You don't change fluids and filters? 
I normally agree with you but these are driving tips, not a maintenance regimen.

Sent from my iPad using Bimmerfest mobile app


----------



## Doug Huffman (Apr 25, 2015)

MelbourneF30 said:


> Any opinions on the glow plugs?


Sure. They should last the life of the car IF properly supported by such as a properly functioning thermostat not causing the GP***8217;s to run in Partial Load Heating. Their maximum on time should be only 3.5 seconds and that***8217;s at -30°C. Incompetent maintenance is probably the main reason for their damage and replacement.



BMW said:


> The power output stages for heater plug actuation are located in the heater control unit. The heater control unit does not have its own fault code memory. Faults in the heating system detected by the heater control unit are signalled via the LIN-bus to the digital diesel electronics. The corresponding fault codes are then stored in the DDE fault code memory.
> [ ... ]
> The ceramic heater plugs are designed for an operating voltage of *7.0 to 10.0 V*. A voltage of 10 V can be applied to heat up the plug at a faster rate during the heating process. A PWM signal is applied to the heater plugs for the purpose of maintaining the heater plug temperature. Consequently, an effective voltage is established at the heater plugs that is lower than the system voltage.
> 
> ...


----------



## n00bkiller944 (May 21, 2018)

MelbourneF30 said:


> Thank you! I will look into having those things done. I just recently did the brake fluid. Any opinions on the glow plugs?
> 
> Sent from my iPhone using Bimmerfest mobile app


I would recommend prior to doing any additional maintenance to have another shop scan your CEL and see what their recommended repair is and post back with us. While it might not be crucial like you said it could be something that would have high benefit spending your money to repair this year than additional maintenance...


----------



## Hypermile (May 8, 2017)

FredoinSF said:


> This has been my bmw maintenance recipe for 22 years.
> 
> Mileage based maintenance items:
> Oil change every 7500 miles max or once a year for low mileage cars.
> ...


How do you manage to do the T-case every 30K? IIRC, it requires taking off a lot of components to be able to take the T-case off to drain...

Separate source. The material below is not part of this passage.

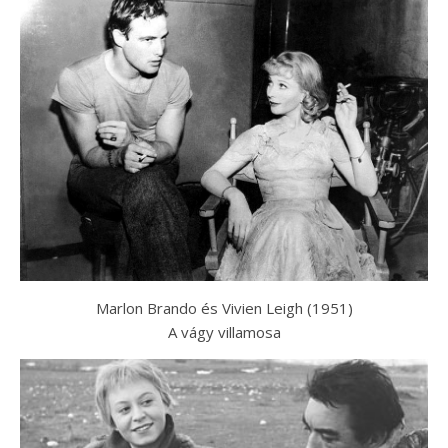
Marlon Brando és Vivien Leigh (1951)
A vágy villamosa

Do you by chance have a DIY for the T-case?


----------



## floydarogers (Oct 11, 2010)

n00bkiller944 said:


> I did not, I do them every 3 oil changes (6k OCI) so every 18k or so.


Then you should have said so, rather than imply changing fuel filter every 50K miles.


----------



## MelbourneF30 (Apr 9, 2017)

n00bkiller944 said:


> I would recommend prior to doing any additional maintenance to have another shop scan your CEL and see what their recommended repair is and post back with us. While it might not be crucial like you said it could be something that would have high benefit spending your money to repair this year than additional maintenance...


Planning on it, although I have already gotten a second scan and opinion from a different shop and the conclusion was the same.

Still, I am going to take the car to my trusted mechanic who is on the way to the new location I'm moving to. Would like to get his opinion on the issue as well.

Sent from my iPhone using Bimmerfest mobile app


----------



## 328DxVancouver (Aug 27, 2017)

differential and tcase fluids every 30,000 miles is absolute waste of time and money unless you have a LSD or locker or something in the diff. 
The majority of vehicles on the roads (including BMW) probably have never even had their factory diff fluid changed out if the vehicle isn't new enough to give warnings about this kind of thing. I guarantee you the majority of drivers out there don't even know what a diff is and that it takes fluid. 


Not that it's good advice, but i've owned cars that were daily beaters with upwards of 300,000km and never had the diff fluid changed. The new vehicles are more picky, with more electronics and sensors, so don't not change it like i didn't on a 98 Ford escort ..... but every 30,000 miles is absurd.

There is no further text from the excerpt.